* [Data records]:
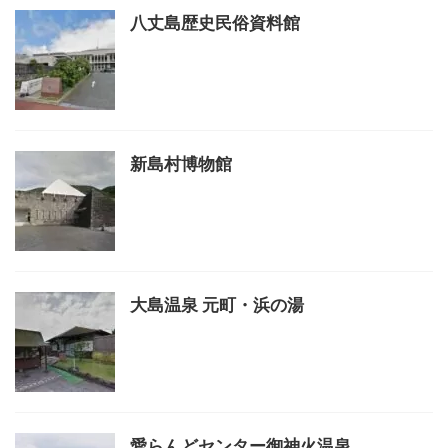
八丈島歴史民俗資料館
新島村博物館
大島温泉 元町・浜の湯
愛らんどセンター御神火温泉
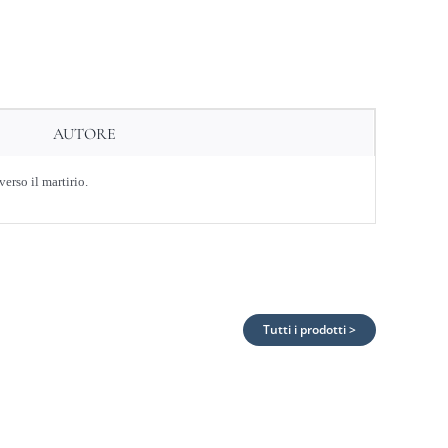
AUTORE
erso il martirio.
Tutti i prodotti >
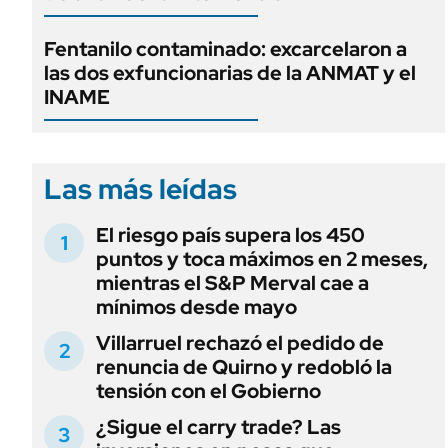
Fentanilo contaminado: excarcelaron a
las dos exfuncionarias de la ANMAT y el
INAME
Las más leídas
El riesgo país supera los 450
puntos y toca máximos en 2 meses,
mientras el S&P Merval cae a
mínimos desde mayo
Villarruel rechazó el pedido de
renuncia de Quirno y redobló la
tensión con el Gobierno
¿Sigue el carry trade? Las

---

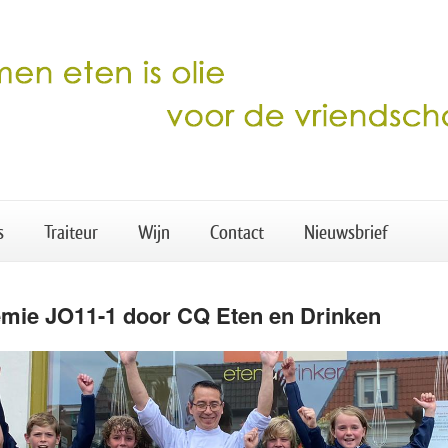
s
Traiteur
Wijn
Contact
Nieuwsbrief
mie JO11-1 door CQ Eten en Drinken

* [Exercise details]: With the pictures omitted, print the lines above exactly, beginning at the line with "愛らんどセンター御神火温泉" and going on through the line with "carry trade? Las".

* [Reply to the task]:
愛らんどセンター御神火温泉
AUTORE
erso il martirio.
Tutti i prodotti >
Fentanilo contaminado: excarcelaron a
las dos exfuncionarias de la ANMAT y el
INAME
Las más leídas
El riesgo país supera los 450
puntos y toca máximos en 2 meses,
mientras el S&P Merval cae a
mínimos desde mayo
Villarruel rechazó el pedido de
renuncia de Quirno y redobló la
tensión con el Gobierno
¿Sigue el carry trade? Las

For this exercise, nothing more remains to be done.